Oakland, Calif. — Hundreds of anti-police brutality advocates marched in solidarity with the family of Raheim Brown Jr. on July 6. Brown was gunned down by Oakland, ­Calif., school police officers on January 22, 2011. Protesters started with a rally at the Oakland Police Department headquarters and then marched to the school police office to demand justice for Brown and an end to the policing of youth. Families of other African-American youth killed by Oakland and San Francisco police forces also joined and spoke out about the murders of their loved ones.

Unarmed, Brown was barely out of his teens when he was gunned down by school police on Joaquin Miller Road. School officers attempted to pull Brown out of the vehicle he sat in with a female friend, and then shot him seven times, twice in the head. They also brutalized the young woman.

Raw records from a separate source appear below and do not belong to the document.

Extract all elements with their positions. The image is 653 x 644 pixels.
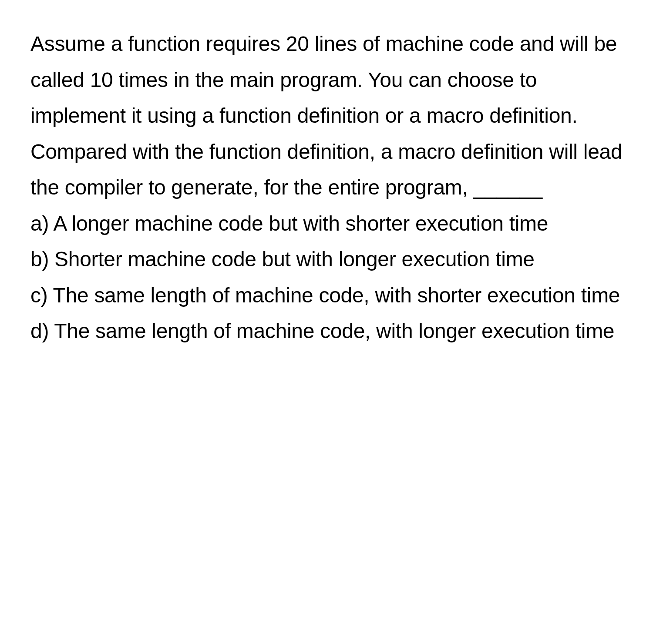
option-b: b) Shorter machine code but with longer … (30, 242, 627, 278)
question-stem: Assume a function requires 20 lines of m… (30, 26, 627, 206)
option-a: a) A longer machine code but with shorte… (30, 206, 627, 242)
option-d: d) The same length of machine code, with… (30, 313, 627, 349)
option-c: c) The same length of machine code, with… (30, 278, 627, 314)
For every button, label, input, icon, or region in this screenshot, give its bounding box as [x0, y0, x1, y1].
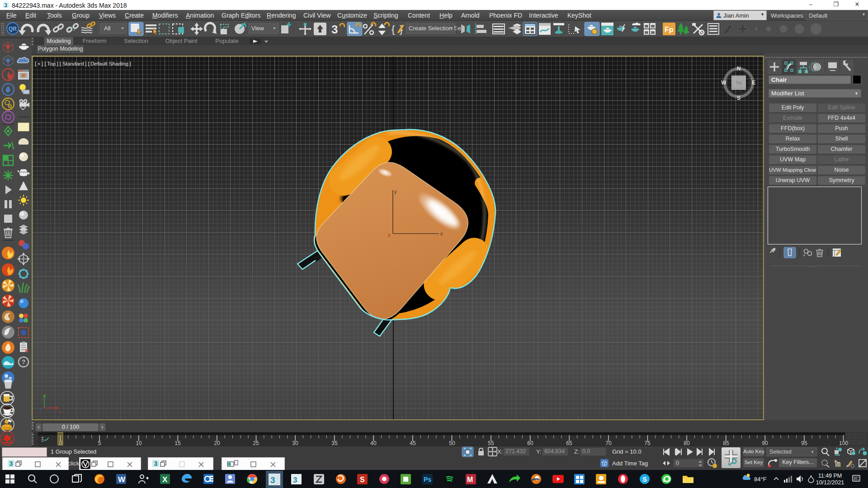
svg-text:Create Selection Se: Create Selection Se [409, 25, 461, 32]
svg-text:45: 45 [410, 440, 416, 446]
svg-text:W: W [118, 475, 126, 484]
svg-text:E: E [752, 80, 755, 86]
svg-text:All: All [104, 25, 111, 32]
svg-text:View: View [251, 25, 264, 32]
svg-text:25: 25 [253, 440, 259, 446]
svg-text:N: N [737, 66, 741, 72]
svg-text:S: S [737, 95, 741, 101]
svg-text:60: 60 [527, 440, 533, 446]
svg-text:{: { [392, 23, 395, 35]
svg-text:20: 20 [214, 440, 220, 446]
svg-text:95: 95 [801, 440, 807, 446]
svg-text:15: 15 [175, 440, 181, 446]
svg-text:M: M [467, 476, 473, 483]
svg-text:Fp: Fp [665, 26, 674, 33]
svg-text:10/12/2021: 10/12/2021 [816, 479, 844, 486]
svg-text:10: 10 [136, 440, 142, 446]
svg-text:75: 75 [644, 440, 651, 446]
svg-text:65: 65 [566, 440, 572, 446]
svg-text:70: 70 [605, 440, 612, 446]
svg-text:3: 3 [331, 23, 338, 36]
svg-text:11:49 PM: 11:49 PM [818, 473, 842, 479]
svg-text:85: 85 [723, 440, 729, 446]
svg-text:50: 50 [449, 440, 455, 446]
svg-text:30: 30 [292, 440, 298, 446]
svg-text:z: z [40, 407, 42, 411]
svg-text:W: W [721, 80, 726, 86]
svg-text:?: ? [22, 358, 26, 366]
svg-text:X: X [162, 475, 168, 484]
svg-text:x: x [440, 231, 443, 236]
svg-text:S: S [642, 475, 647, 483]
svg-text:3: 3 [293, 476, 297, 484]
svg-text:80: 80 [684, 440, 690, 446]
svg-text:55: 55 [488, 440, 494, 446]
svg-text:x: x [59, 409, 61, 413]
svg-text:y: y [394, 189, 397, 194]
svg-text:35: 35 [331, 440, 338, 446]
svg-text:S: S [360, 476, 365, 483]
svg-text:z: z [388, 232, 391, 238]
svg-text:3: 3 [4, 2, 7, 9]
svg-text:Top: Top [736, 80, 742, 85]
svg-text:Ps: Ps [424, 476, 431, 483]
svg-text:5: 5 [98, 440, 101, 446]
svg-text:90: 90 [762, 440, 768, 446]
svg-text:40: 40 [370, 440, 377, 446]
svg-text:3: 3 [270, 475, 275, 485]
svg-text:84°F: 84°F [754, 476, 767, 483]
svg-text:QR: QR [9, 26, 17, 32]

The city of Oakland and its school board employ armed guards to patrol children as young as 11 years old. Last year, Cole Middle School in West Oakland was closed down and now functions as a school police station.

At a time when the school board is claiming there is not enough money to keep schools like Lakeview, Marshall, Santa Fe, Lazear and Maxwell open, they spend hundreds of thousands of dollars on school police. The fact that there is a separate police department to deal with school children is an abuse of power perpetrated by the school board.